Thursday Dec 14, 2006
In search of a good cuppa
Kettles are not permitted in the office. In fact all domestic appliances are forbidden. For instance, you won't see anyone using hair straighteners at their desk. The drinks available gratis from the vending machines also feature in Dr Seuss's book The Lorax, in which we see them being used to pollute a lake where once "the humming fish hummed". The "hot" water provided by these machines is nowhere near boiling (health & safety) and so barely awakes the full flavour of a Vintage Darjeeling or Assam (organic). What to do? The solution turned out to be a concealed kettle. We positioned the offending article in an empty desk pedestal with a deep filing drawer, drilled a hole in the back and through this fitted a hose which fits over the spout of the kettle.
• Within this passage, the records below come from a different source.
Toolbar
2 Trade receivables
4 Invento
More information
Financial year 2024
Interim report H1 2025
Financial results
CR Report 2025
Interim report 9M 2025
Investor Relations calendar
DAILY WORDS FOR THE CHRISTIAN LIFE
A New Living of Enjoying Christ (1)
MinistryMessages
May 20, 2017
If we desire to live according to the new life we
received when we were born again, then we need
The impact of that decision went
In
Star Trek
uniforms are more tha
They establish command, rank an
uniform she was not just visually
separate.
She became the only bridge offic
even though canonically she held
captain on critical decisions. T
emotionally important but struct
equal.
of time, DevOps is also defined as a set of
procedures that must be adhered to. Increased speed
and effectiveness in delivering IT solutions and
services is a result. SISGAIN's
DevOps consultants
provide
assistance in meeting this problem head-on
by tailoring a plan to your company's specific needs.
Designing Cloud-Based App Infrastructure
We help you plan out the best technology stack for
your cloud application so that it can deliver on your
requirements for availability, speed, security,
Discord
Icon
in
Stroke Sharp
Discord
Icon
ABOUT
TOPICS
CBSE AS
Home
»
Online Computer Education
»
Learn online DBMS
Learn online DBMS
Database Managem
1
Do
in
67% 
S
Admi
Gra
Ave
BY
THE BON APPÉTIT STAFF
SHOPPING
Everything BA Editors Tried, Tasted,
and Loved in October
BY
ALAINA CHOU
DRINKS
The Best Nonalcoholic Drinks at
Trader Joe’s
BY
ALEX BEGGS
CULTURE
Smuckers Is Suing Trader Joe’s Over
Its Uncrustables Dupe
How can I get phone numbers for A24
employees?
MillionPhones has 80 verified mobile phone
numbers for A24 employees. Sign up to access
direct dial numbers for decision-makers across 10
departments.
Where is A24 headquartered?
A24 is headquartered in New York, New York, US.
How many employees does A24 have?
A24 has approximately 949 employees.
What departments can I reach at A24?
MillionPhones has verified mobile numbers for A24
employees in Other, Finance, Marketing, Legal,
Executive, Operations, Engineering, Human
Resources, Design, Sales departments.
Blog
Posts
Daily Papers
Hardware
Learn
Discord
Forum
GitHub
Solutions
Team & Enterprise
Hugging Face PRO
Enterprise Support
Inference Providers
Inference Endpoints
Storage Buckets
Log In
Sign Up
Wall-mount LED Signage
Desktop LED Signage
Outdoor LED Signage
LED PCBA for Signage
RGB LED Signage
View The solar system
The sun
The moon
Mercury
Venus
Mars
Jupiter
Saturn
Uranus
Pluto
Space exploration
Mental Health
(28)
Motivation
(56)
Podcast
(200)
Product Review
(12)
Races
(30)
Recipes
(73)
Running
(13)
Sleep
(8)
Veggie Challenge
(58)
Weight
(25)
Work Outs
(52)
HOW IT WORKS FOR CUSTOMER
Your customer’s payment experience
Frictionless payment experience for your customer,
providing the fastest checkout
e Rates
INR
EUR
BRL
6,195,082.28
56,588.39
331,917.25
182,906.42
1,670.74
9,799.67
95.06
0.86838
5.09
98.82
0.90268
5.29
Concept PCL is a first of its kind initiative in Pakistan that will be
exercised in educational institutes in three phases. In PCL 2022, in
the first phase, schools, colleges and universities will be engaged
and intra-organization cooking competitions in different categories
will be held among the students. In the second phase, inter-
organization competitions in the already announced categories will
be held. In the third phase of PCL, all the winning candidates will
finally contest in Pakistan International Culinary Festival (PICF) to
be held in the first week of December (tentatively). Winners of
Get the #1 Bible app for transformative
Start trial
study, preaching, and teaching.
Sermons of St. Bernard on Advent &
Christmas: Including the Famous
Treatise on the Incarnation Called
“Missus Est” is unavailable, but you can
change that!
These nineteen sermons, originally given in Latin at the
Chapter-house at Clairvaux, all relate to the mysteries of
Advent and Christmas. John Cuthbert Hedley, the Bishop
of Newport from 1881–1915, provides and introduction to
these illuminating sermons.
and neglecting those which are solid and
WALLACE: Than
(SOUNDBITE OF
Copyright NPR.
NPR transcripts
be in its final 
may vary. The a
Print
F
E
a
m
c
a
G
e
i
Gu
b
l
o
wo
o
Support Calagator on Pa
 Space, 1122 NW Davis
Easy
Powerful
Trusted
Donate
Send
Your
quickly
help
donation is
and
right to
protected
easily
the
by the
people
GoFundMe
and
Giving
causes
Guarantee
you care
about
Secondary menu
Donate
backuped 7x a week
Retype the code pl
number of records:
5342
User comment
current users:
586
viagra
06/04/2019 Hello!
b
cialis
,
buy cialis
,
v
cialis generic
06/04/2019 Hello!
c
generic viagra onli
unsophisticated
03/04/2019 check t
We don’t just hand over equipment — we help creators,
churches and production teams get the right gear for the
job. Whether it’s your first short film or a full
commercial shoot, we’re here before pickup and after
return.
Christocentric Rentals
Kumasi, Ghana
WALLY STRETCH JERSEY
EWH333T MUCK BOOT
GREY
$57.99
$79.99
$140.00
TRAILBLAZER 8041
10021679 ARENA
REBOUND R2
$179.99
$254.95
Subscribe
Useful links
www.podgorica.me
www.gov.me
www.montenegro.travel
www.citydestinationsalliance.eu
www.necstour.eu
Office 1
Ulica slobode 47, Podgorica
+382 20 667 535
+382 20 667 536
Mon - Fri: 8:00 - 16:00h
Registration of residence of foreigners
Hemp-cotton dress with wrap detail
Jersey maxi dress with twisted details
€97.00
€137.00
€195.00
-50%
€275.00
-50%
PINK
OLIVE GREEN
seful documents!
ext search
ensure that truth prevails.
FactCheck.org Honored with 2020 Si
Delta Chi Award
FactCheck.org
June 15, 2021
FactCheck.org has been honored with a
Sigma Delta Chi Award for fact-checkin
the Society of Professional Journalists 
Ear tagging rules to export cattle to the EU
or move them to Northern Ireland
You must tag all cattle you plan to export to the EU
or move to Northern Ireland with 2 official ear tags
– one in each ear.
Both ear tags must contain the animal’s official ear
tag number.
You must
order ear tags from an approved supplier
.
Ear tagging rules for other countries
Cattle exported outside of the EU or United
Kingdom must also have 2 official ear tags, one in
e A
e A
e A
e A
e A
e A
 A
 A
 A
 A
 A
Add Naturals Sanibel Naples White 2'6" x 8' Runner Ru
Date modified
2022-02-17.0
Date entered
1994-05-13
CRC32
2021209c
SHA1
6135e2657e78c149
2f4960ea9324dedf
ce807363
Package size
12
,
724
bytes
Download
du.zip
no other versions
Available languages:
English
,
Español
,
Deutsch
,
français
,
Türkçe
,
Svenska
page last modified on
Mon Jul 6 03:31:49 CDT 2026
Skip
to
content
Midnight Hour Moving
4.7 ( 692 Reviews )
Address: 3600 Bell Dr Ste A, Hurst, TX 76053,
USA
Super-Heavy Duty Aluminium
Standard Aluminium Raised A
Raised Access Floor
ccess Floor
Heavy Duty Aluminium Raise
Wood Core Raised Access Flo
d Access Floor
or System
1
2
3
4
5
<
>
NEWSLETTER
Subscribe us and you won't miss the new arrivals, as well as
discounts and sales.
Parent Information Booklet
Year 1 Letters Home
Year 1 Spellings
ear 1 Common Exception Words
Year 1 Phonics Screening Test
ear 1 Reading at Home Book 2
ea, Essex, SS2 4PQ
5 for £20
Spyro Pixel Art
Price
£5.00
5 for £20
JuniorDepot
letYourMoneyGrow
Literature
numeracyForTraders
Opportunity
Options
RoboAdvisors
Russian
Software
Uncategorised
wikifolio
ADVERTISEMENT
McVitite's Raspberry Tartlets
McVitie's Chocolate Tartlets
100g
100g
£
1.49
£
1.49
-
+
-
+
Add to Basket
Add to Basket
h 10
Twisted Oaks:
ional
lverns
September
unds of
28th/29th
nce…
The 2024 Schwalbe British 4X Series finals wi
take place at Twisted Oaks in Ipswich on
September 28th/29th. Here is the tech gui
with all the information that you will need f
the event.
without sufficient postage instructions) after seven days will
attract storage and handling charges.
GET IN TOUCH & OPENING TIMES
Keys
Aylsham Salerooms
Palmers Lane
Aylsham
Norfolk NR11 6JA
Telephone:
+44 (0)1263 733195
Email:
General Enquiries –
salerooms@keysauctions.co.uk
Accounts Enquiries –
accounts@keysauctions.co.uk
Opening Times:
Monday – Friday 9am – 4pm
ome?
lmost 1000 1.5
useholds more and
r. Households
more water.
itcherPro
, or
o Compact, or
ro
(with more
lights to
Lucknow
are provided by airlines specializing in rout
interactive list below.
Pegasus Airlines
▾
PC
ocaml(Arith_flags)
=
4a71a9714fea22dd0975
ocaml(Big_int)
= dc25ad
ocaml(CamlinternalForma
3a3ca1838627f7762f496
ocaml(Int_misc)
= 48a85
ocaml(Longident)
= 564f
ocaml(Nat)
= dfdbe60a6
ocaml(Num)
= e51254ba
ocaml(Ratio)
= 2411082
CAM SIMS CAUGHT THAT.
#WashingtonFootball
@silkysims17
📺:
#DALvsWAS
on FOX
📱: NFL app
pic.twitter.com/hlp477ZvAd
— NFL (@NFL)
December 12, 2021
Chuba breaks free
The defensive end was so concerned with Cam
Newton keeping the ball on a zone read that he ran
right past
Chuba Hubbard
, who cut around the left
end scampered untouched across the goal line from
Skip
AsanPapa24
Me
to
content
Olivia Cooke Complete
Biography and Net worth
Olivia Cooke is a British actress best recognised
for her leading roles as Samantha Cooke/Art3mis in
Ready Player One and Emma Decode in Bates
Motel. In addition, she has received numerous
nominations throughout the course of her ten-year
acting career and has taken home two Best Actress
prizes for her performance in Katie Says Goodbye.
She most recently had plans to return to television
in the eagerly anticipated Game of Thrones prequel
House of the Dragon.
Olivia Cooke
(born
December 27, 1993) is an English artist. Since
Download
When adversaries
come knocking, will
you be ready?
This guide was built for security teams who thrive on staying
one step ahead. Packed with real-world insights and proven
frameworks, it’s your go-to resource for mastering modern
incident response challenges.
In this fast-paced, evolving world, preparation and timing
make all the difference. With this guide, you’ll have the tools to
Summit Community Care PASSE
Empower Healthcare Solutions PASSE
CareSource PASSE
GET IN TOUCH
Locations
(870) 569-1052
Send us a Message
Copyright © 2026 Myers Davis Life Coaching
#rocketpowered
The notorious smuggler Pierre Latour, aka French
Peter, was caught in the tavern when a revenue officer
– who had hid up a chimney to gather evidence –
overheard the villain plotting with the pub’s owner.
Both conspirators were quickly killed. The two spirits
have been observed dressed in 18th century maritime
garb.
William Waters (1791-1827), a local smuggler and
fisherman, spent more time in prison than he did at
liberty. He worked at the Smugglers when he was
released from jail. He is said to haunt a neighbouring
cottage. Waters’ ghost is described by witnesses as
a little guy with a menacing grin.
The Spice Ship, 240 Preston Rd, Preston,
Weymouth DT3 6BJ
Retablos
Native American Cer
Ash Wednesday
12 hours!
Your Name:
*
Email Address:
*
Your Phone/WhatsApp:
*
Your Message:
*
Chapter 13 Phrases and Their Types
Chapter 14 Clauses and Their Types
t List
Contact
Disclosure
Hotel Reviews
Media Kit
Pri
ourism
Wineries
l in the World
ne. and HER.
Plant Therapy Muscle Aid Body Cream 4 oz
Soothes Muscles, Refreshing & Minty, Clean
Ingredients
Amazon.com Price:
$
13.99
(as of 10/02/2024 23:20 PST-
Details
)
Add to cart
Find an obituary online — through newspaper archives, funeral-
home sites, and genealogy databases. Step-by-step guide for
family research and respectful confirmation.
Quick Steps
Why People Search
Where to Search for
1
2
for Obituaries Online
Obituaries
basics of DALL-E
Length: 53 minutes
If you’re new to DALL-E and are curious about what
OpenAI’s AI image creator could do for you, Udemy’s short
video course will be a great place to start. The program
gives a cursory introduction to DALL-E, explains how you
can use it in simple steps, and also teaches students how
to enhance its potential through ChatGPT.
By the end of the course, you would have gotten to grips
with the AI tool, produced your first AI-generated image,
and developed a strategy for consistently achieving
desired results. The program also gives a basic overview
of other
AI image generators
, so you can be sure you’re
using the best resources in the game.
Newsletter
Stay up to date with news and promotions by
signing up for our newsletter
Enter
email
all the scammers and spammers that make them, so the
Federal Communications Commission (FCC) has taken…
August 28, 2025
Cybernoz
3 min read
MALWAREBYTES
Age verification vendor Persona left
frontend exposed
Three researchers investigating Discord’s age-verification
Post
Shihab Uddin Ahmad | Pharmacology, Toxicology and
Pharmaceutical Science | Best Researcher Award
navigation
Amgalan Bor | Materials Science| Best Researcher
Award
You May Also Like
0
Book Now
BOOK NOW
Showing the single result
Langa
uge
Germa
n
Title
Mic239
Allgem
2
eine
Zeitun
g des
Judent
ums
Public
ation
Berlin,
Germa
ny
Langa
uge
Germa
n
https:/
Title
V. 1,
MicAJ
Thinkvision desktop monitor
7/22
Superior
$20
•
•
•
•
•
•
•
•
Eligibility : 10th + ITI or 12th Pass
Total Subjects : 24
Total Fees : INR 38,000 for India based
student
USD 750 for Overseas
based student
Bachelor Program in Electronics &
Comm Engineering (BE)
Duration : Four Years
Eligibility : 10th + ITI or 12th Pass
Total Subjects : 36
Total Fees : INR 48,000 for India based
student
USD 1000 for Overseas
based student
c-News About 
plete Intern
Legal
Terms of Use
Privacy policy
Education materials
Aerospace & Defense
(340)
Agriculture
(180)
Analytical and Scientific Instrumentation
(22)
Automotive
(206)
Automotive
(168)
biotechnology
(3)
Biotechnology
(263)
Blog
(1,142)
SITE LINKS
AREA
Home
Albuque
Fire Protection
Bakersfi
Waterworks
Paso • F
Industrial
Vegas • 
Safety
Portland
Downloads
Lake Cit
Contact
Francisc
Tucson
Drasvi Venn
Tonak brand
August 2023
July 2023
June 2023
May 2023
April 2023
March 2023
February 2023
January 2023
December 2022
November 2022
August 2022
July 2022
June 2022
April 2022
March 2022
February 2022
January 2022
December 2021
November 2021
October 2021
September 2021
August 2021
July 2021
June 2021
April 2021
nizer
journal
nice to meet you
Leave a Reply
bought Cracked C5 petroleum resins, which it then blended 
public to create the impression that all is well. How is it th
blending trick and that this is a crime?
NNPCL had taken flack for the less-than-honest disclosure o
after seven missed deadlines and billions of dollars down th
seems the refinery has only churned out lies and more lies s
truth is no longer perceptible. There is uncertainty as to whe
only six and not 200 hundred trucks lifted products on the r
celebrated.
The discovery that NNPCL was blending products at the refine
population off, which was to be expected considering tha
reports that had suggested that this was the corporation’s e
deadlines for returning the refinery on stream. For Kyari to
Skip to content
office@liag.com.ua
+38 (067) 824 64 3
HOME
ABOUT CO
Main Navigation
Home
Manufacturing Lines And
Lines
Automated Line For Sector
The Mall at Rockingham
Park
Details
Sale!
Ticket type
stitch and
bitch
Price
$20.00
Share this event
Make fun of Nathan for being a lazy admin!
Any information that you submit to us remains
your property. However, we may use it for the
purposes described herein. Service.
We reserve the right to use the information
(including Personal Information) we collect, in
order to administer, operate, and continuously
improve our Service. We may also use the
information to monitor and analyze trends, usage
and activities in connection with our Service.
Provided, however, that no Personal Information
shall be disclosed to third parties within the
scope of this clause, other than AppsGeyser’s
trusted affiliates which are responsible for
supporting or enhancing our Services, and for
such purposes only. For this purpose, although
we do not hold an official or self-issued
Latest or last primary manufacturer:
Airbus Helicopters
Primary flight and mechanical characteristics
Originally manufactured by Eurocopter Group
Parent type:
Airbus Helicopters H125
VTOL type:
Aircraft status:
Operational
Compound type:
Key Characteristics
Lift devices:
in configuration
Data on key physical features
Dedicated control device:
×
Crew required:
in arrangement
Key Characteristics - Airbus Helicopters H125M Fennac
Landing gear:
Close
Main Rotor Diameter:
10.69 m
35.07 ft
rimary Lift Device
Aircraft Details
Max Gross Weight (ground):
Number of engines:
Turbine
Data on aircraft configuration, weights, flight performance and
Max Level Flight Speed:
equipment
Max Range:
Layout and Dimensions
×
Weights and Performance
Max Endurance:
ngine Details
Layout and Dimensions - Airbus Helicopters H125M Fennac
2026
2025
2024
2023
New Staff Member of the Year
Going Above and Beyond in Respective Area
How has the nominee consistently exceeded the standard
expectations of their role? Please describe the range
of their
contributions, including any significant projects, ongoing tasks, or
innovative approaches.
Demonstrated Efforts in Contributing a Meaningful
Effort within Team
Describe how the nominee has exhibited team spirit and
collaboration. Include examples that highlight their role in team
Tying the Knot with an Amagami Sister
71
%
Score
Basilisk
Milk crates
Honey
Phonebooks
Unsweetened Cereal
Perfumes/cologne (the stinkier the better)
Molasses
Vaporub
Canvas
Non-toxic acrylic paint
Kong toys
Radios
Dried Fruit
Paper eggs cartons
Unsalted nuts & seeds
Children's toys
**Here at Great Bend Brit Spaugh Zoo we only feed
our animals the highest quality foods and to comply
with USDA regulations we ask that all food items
The trailing end of the hose runs between cubicle partitions all the way to the outer wall where we have integrated it discreetly with an air conditioning outlet. The tricky part was concealing the kettle flex which must plug in to a highly visible integrated socket strip on the top of my desk. We purchased the thinnest 13amp rated flex we could find and adapted an unused ethernet socket on the same strip to supply mains power and earth on three of its pins. A similarly adjusted RJ45 was attached to the end of the kettle flex. Now it was possible to plug in and operate the illegal device in a manner entirely above suspicion, and many clandestine pots of tea were enjoyed by all. My boss, naturally, is unaware of this arrangement. One day he brings his young daughter into work - along with his state-of-the-art Armani Laptop to keep her occupied. This laptop (not to take anything away from the daughter) is his pride and joy. He has graced it with multiple bootable partitions so that he can run a selection of Linux distros, Windows, Mac OS X, Solaris 10, Nexenta and others. He once showed me OS/2 Warp on the thing and we all suspect that somewhere it is harbouring DRDOS and CPM. It has got to the point where you can't have a simple conversation with the man without his mentioning GRUB or chain loaders and their various problems. Anyway. He stations his daughter, Louisa, in the desk next to mine and boots up the machine for her to use. We're all gallantly chatting to her, for she is a tad shy, when suddenly her eyes widen to the size of billiard balls and she points her little finger at the laptop screen in front of her.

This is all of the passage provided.